# Has anyone ever heard of this movie?



## cam_ukemi (Jun 17, 2021)

Japanese Title: おまえうまそうだな (_Omae Umasoudana_)
English Titles: _You are Umasou_, _Heart and Yummie_







This is a Japanese children's movie that was released in the fall of 2010. I think it got a very limited subbed television release in the States, but apart from that, no official English localization. It's a beautiful film about adoption, family, and self-discovery wrapped up in a cute but surprisingly violent package! The animation, the background art, the music, the script, the voice acting...everything about this movie hits it out of the park for me, and it's a shame that so many people have been sleeping on it for so long. I was hoping that I'd have some luck finding fellow fans of this movie in the furry community.


----------



## perkele (Jul 20, 2021)

I heard it mentioned in passing. I haven't seen it. It came up in my fan-subbing group, but didn't get picked up.
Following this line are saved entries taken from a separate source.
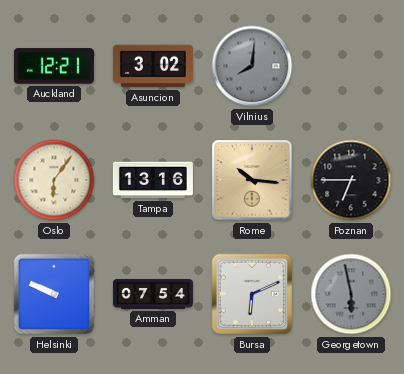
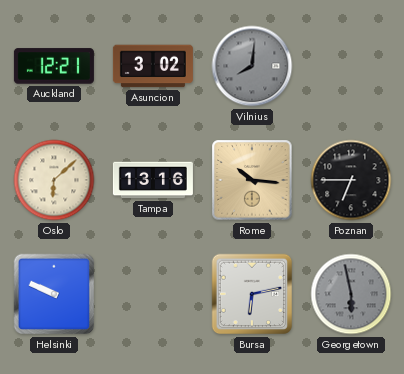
Oslo: 6:06 -> 6:08
Amman: 07:54 -> none
Bursa: 6:11 -> 6:13
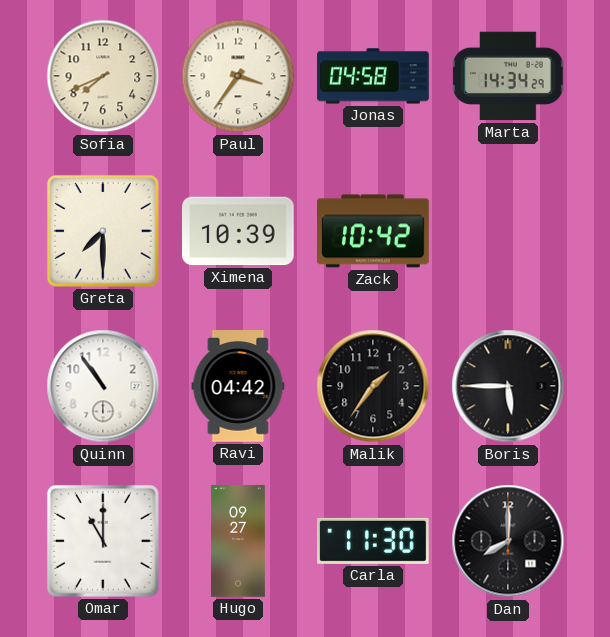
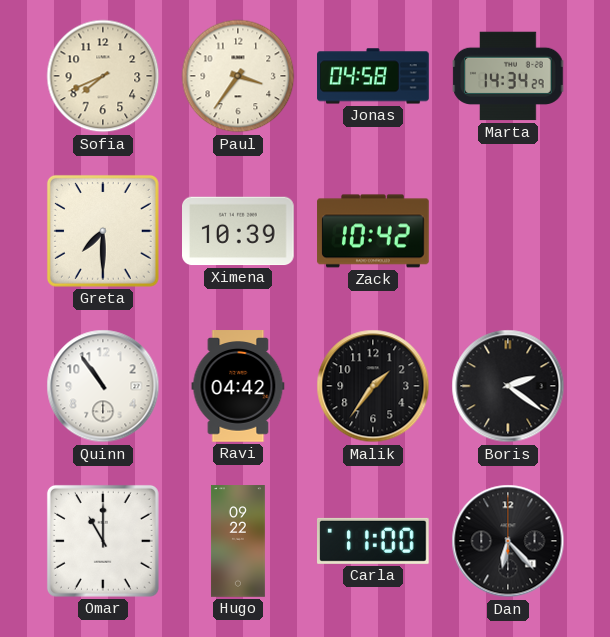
Boris: 5:45 -> 2:21
Hugo: 09:27 -> 09:22
Carla: 11:30 -> 11:00
Dan: 8:00 -> 6:23
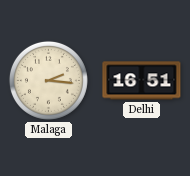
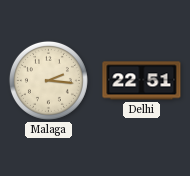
Delhi: 16:51 -> 22:51
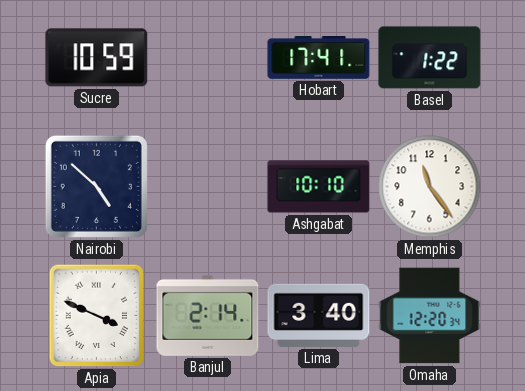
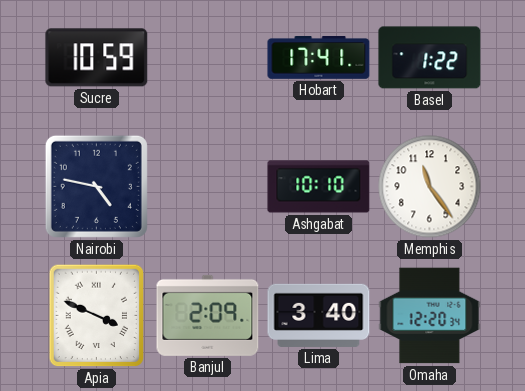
Nairobi: 4:52 -> 4:47
Banjul: 2:14 -> 2:09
People thought it was cute.


----------



## Findabayr (Aug 12, 2021)

Do you let your kids watching anime or Japanese cartoons?  I mean I see the difference between anime and kids cartoons, don't get me wrong. But I find them a bit too much. Too much animation, too aggressive. Idk., maybe it's just my opinion. I am an anime lover, but for my kids I prefer minimum hours of cartoons and only those meant for development. Where do you watch them? You've mentioned USA, so maybe you could share some cheap online streaming services where I could find more of these cartoons. The majority of websites I have found look doubtful. I am afraid of illegal streaming so I am searching for a reliable service.


----------



## Pogo (Aug 12, 2021)

I've seen this one. passed by it years ago. "3
apparently its based on a childrens book and It's totally cute.


----------



## JuniperW (Aug 16, 2021)

Yes, I’ve heard of it but haven’t watched it before. It looks super-cute though!


----------